Step 205: Store the data of the node in the node data area, and record the correspondence between each node and the storage location of the node data in the node index table.

There are three ways to store node data in the node data area: tlv mode, SlottedPage mode, and inode mode.

Tlv is the node type tag (tag) + node length (length) + node value (value), in this storage mode, all nodes are arranged in a certain order, inside each node, the type name is in front Next, the node length is stored, and finally the attribute value of the node and the ID of other related nodes.

In the node data area, the nodes sequentially stored in the tlv manner are linearly arranged from the head. After all node data has been stored, there may be a certain amount of unused free area in the node data area. In this embodiment, at the end of the node data area, the offset of the free area starting in the data area is recorded to facilitate management of the free area. It is of course also possible to reserve a node data area in the node data area in advance to record the offset of the free area starting in the data area.

The following describes the SlottedPage method. To achieve this storage method, the node data is divided into fixed-size pages, each node is located on a specific page, and multiple nodes can be stored in one page. At the front and the back of the page, the data of the array and node of each node offset in the page are recorded respectively, and the offset array and the node data are relatively increased. In the SlottedPage storage mode, inside the page, the data of the node can be freely moved in the free area of the page. In this way, it is more flexible when modifying the node data, especially when the length of the node data changes, and the paging storage is more suitable for the environment using the cache; the disadvantage is that the length of the node is affected by the page size. Constraints only apply to smaller nodes.

Nodes or attributes with large lengths, such as images, video, audio, etc., are not suitable for storage in the form of tlv or slotted pages. If you use the tlv method to store the node data, it will occupy a large amount of memory when loading the node data. If you use the SlottedPage method, you cannot create a larger node object due to the limitation of the page size.

In this embodiment, the node with a relatively large length can be stored by using the aforementioned inode/freelist mechanism. Specifically, an inode is set in the inode table for the large node to be stored, the storage location of the node data is recorded by the block number array, and the inode number corresponding to the node is recorded in the node data area.

After storing the node data, it is also necessary to record the correspondence between the node and the storage location of the node data in the node index table. For the different storage methods of the node data, the storage location of the node data can be expressed in different ways.

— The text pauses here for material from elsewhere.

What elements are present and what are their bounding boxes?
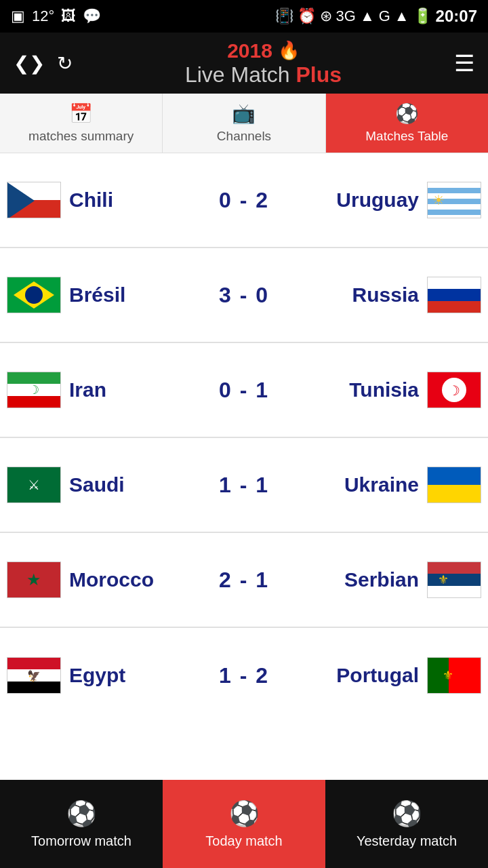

When the node data is stored in the tlv mode, the starting offset of the node data in the node data area may be used to indicate the storage location of the node data.

When the node data is stored in the SlottedPage mode, the storage location of the node data may be represented by the page address where the node is located and the index of the offset array element in the node. Thus, when the node data moves within the page, although the offset within the page may change, the index of the offset array element does not change, so the node data storage location indicated in the node index table does not A change has occurred. When the node data is retrieved, the location of the node data can be accurately located by combining the node data storage location indicated in the node index table and the value of the offset array element in the page.

When the node data is stored in the inode/freelist mode, the inode number corresponding to the node may be recorded in the node index table as the storage location of the node data.

When the correspondence between the node ID and the storage location of the node data is recorded, the index may be recorded. That is, the ID of the node is mapped to the storage location of the data of the node in the node data area. The implementation of the node index can be as follows:

1) Hash index

The node ID is used as a key value to establish a hash table, and the hash table stores the storage location of the node data in the node data area.

2) B-tree (or B+ tree) index

Create a B-tree (or B+ tree) with the node ID as the key.

3) Linear table

If the number of nodes is small, a linear table can also be used to store the node ID and the corresponding storage location.

In the case of a large number of nodes, it is recommended to use a hash index or a B-tree (B+ tree) index. In the well-known implementation methods of the two indexes, there are algorithms for implementing the paging storage mode, and therefore, Controlling the number of pages cached in memory to control the memory footprint of the index table, can quickly map the node ID to the storage location of the node without taking up a lot of memory.

In short, for any node, the node data needs to be stored in the node data area, and then the node index table is filled according to the storage location of the node data in the node data area.

Step 206: Store identification information and entry information of the accessed document in the file header.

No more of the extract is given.